How a Curator at the Museum of the American Revolution Solved a Nearly 250-Year-Old Art Mystery

An eye-witness depiction of the Continental Army passing through Philadelphia hung in a New York apartment for decades.

Art collector Judith Hernstadt knew that she was looking at something special. It was the mid-1970s and she was buying a batch of sketches from a New York antiques dealer. One charming 18th-century drawing caught her eye. It was a rare depiction of women with a mysterious inscription partially torn off: “An exact representation of a waggon belonging to the north carolina brigade of continental troops which passed thro Philadelphia august done by…”

The illustrator was unknown, but the dealer said the work came from a home in Cherry Hill that once belonged to a doctor who treated artists during the Revolutionary War.

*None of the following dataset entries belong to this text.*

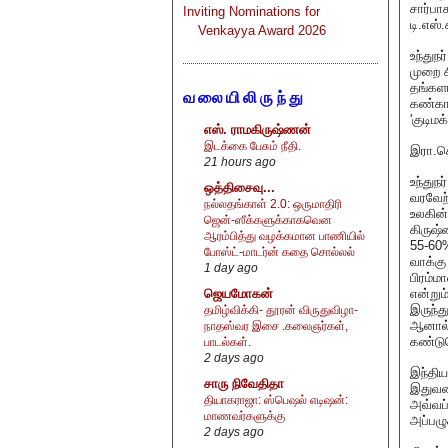
சார்ப
Inviting Nominations for
டி.எஸ்.
Venkayya Award 2026
உந்துந
முறை 
தங்களா
வலையிலிருந்து
கண்காண
'குடிம
எஸ். ராமகிருஷ்ணன்
இடக்கை பேசும் நீதி.
இரா.செ
21 hours ago
உந்துந
ஒத்திசைவு...
வரவேற்
நல்லதங்காள் 2.0: ஒருமாதிரி
உலகின்
ஜென்-ஸீக்களுக்காகவென
கிருஷ்
ஆரம்பித்து வழக்கமான பாணியில்
55-60%
போஸ்ட்-மாடர்ன் கதை சொல்லல்
வாக்கு
1 day ago
பிரம்ம
என்றும
ஜெயமோகன்
இருந்த
தமிழ்விக்கி- தூரன் விருதுவிழா-
ஆனால் 
நாதஸ்வர இசை .கலைஞர்கள்,
கண்டு
பாடல்கள்.
2 days ago
இந்திய
சாரு நிவேதிதா
இதுவரை
தியாகராஜா: ஸ்பெஷல் எடிஷன்:
அவ்வப
மாணவர்களுக்கு
அப்பழு
2 days ago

It turned out that the sketch contained enormous historical significance as one of maybe a dozen eyewitness depictions of the Continental Army that still exists; even rarer was its portrayal of women camp followers, the lesser-known group that joined their enlisted husbands or fathers on the road and helped with cooking and cleaning.

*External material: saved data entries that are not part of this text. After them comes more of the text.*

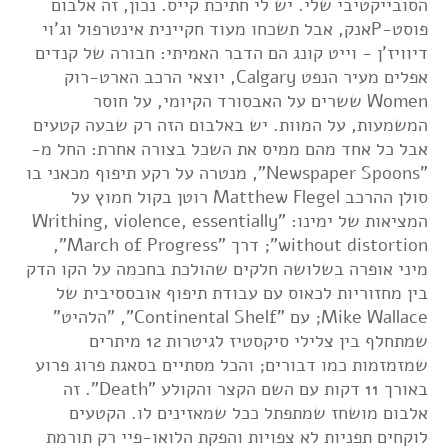
הסובייקטיבי שלי. יש לי חתיכת קייס. נכון, זה אלבום
פוסט-Pאנק, אבל תשכחו מעוד חקיינית אינטרפול וג'וי
דיוויז'ן - וייט קונג הם הדבר האמיתי: חבורה של קנדים
אפלים מעיר הנפט Calgary, יוצאי הרכב הארט-רוק
Women ששרים על האבסורד הקיומי, על חוסר
המשמעות, על המוות. יש באלבום הזה רק שבעה קטעים
אבל כל אחד מהם ממיס את השכל בצורה אחרת: החל מ-
"Newspaper Spoons", מנטרה על רקע תיפוף מכאני בו
סולן ההרכב Matthew Flegel רוטן בקול חמוץ על
המציאות של ימינו: "Writhing, violence, essentially
without distortion"; דרך "March of Progress",
מיני אופרה בשלושה חלקים שהולכת בחכמה על הקו הדק
בין מחזוריות לכאוס עם עבודת תיפוף אובססיבית של
Mike Wallace; עם "Continental Shelf", "הלהיט"
שמתחלף בין צלילי סיקסטיז לגיטרות 12 מיתרים
שמזמזמות כמו דבורים; והכל מסתיים בסאגת פרוג פרוע
באורך 11 דקות עם השם הקצר והקולע "Death". זה
אלבום מושחז שמתפתל ככל שמאזינים לו. הקטעים
לוקחים תפניות לא צפויות והפקת הלואו-פיי רק תורמת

For some 40 years, it hung in Hernstadt’s bedroom on the Upper East Side. Though many curators visited and found other treasures in her collection, that specific sketch did not resonate much until Matthew Skic came by last August — his jaw dropped the moment he laid eyes on it.

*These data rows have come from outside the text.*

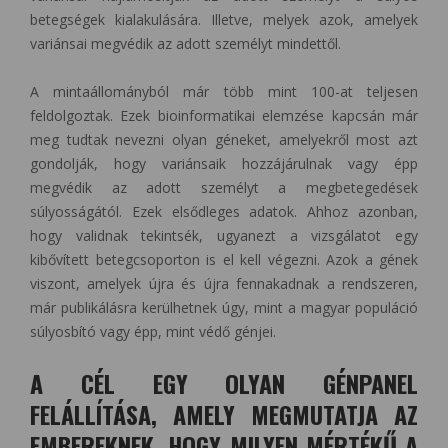
betegségek kialakulására. Illetve, melyek azok, amelyek
variánsai megvédik az adott személyt mindettől.
A mintaállományból már több mint 100-at teljesen
feldolgoztak. Ezek bioinformatikai elemzése kapcsán már
meg tudtak nevezni olyan géneket, amelyekről most azt
gondolják, hogy variánsaik hozzájárulnak vagy épp
megvédik az adott személyt a megbetegedések
súlyosságától. Ezek elsődleges adatok. Ahhoz azonban,
hogy validnak tekintsék, ugyanezt a vizsgálatot egy
kibővített betegcsoporton is el kell végezni. Azok a gének
viszont, amelyek újra és újra fennakadnak a rendszeren,
már publikálásra kerülhetnek úgy, mint a magyar populáció
súlyosbító vagy épp, mint védő génjei.
A CÉL EGY OLYAN GÉNPANEL
FELÁLLÍTÁSA, AMELY MEGMUTATJA AZ
EMBEREKNEK, HOGY MILYEN MÉRTÉKŰ A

The curator of exhibitions at the Museum of the American Revolution, Skic immediately recognized the garment worn by one soldier as an American hunting shirt, a distinctive clue supporting the inscription. If authentic, the sketch would be only the second known depiction of women camp followers, and the first showing Continental troops from North Carolina.

“Alarm bells were just going off in my head — this is incredible,” Skic said. “There were just a lot of ideas circling in my head, that this is indeed real, this is indeed, probably, an eyewitness sketch, just who was the artist?”

Hernstadt, energized by Skic’s enthusiasm, allowed the curator to take the work to Philadelphia, where he consulted a handful of experts to investigate the artist and confirm that the sketch was legitimate. Within weeks, he examined it with Philadelphia paper conservator Corine McHugh, who agreed that the ink, paper, and handwriting aligned with the Revolutionary War period. He tracked down newspaper articles that placed the North Carolina Brigade in Philadelphia on Aug. 25, 1777, on its way to meet George Washington’s army to fight in the Battles of Brandywine and Germantown that fall.

Using handwriting analysis and comparisons to other works, Skic, his coworkers at the museum, and other art experts confirmed the artist was Pierre Eugène Du Simitière, a Swiss artist who moved to Philadelphia in 1774 and often drew scenes from the American Revolution.